Черт, видимо и после войны он умел быть счастливым — по крайней мере, тогда он был очень близок к этому ощущению.
Все сломалось некстати. Им привезли тогда пятерых, пятерых сорвавшихся модов, тогда еще не рассказывали про это в прессе, никто не знал, кроме них. Вообще никто. Их разместили в изолированных боксах, Алла брала анализы, он сам — пытался разговаривать, вызвать хоть какой-то отклик, кроме попыток убить. Ничего не получалось, но он не сдавался конечно же.
Они спорили с Джейком про раздражители и посттравматический стрессовый синдром.

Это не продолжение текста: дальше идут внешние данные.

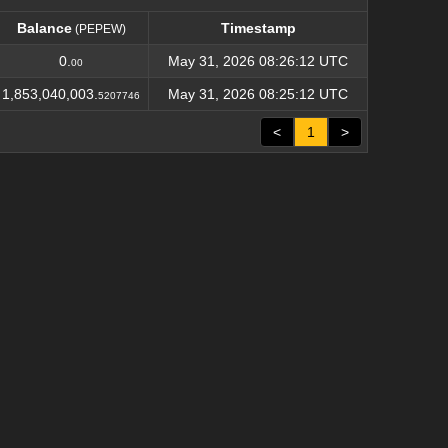
Balance
Timestamp
(PEPEW)
Balance
Timestamp
(PEPEW)
0.
May 31, 2026 08:26:12 UTC
00
1,853,040,003.
May 31, 2026 08:25:12 UTC
5207746
<
1
>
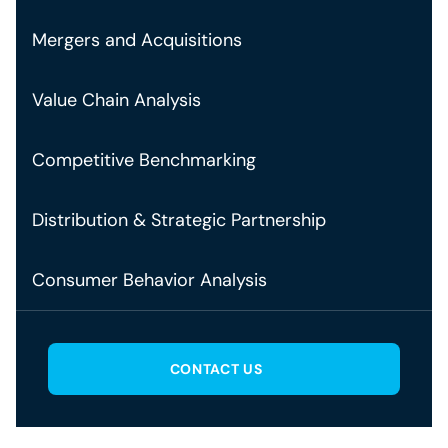
Mergers and Acquisitions
Value Chain Analysis
Competitive Benchmarking
Distribution & Strategic Partnership
Consumer Behavior Analysis
CONTACT US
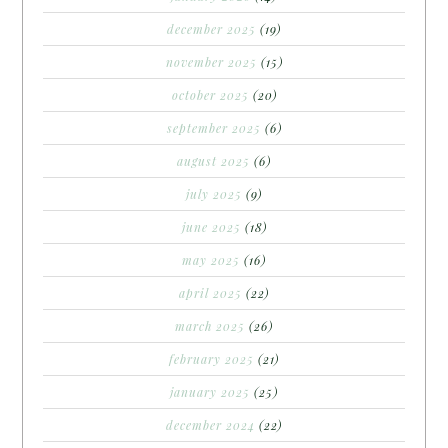
december 2025
(19)
november 2025
(15)
october 2025
(20)
september 2025
(6)
august 2025
(6)
july 2025
(9)
june 2025
(18)
may 2025
(16)
april 2025
(22)
march 2025
(26)
february 2025
(21)
january 2025
(25)
december 2024
(22)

Он рассказывал ему про триггеры, потом они как-то скатились до Юнга и его архетипов. Потом Алек уехал домой — он собирался на следующий день доехать до развалин своей бывшей квартиры и оставить там традиционную для годовщины смерти родителей ветку лилий. Но проливной дождь поломал его планы и, в итоге, с утра пораньше он приехал в клинику. Чтобы войти в бокс и увидеть там Джейка, с любопытством естествоиспытателя, с жаром заигравшегося ребенка, вгоняющего иголки под ногти одному из сорвавшихся.
Как же он орал. Матом, в голос. Цензурными в его речи, наверное, были только предлоги. Он угрожал, он кричал, он взывал к совести. А потом Джейк сказал:
— Но они же не люди.
И мир перед глазами в первый раз окрасился в красный.

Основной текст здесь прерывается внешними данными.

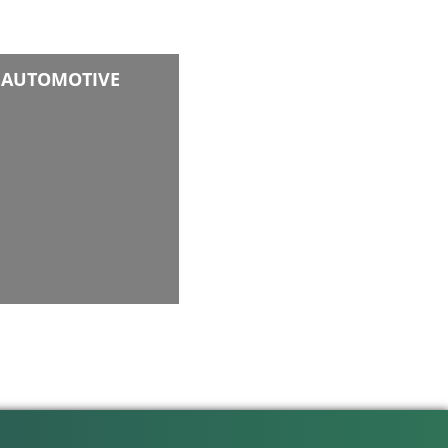
AUTOMOTIVE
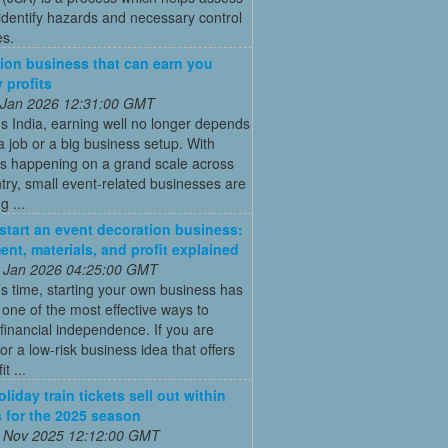
 identify hazards and necessary control
s.
ion business that can earn you
 profits
 Jan 2026 12:31:00 GMT
’s India, earning well no longer depends
a job or a big business setup. With
s happening on a grand scale across
try, small event-related businesses are
 ...
start an event decoration business:
ent, materials, and profit explained
 Jan 2026 04:25:00 GMT
’s time, starting your own business has
ne of the most effective ways to
financial independence. If you are
for a low-risk business idea that offers
t ...
liday train tickets sell out within
 for the 2025 season
 Nov 2025 12:12:00 GMT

Джейк выжил чудом. Его оттаскивали Алла и Кирилл, пока молчаливые медработники уносили кровавое переломанное месиво, некогда бывшее его студентом. А он порывался добить, что-то рычал. Потом отпустило, и он долго стоял под душем пытаясь смыть с себя чужую кровь и свою память. Он тогда действительно работал с посвященным в историю психологом, пытаясь понять — почему, отчего? Но психолог не нашел ответа.
А чуть позже Кирилл заявился к нему вместе с Джейком, и кабинет снова окрасился в цвет крови.
Он выгнал их к чертовой матери, а потом долго сидел не за столом — под ним — силясь взять себя в руки и ощущая только желание, безумное, настойчивое желание убивать. Где-то в нем жил зверь — и этот зверь требовал крови. Именно тогда он построил свою клетку, свою стену. Именно в ней вместе со своей памятью и болью он запер зверя.
Именно зверь сейчас отчаянно сочился на волю следом за тем, что неотвратимо возвращалось в его жизнь.
— Я слишком слаб, — шепнул он недвижному Скаю и улыбнулся его привычной неподвижности. — Я слишком слаб.
Привкус крови во рту становился пугающе отчетливым.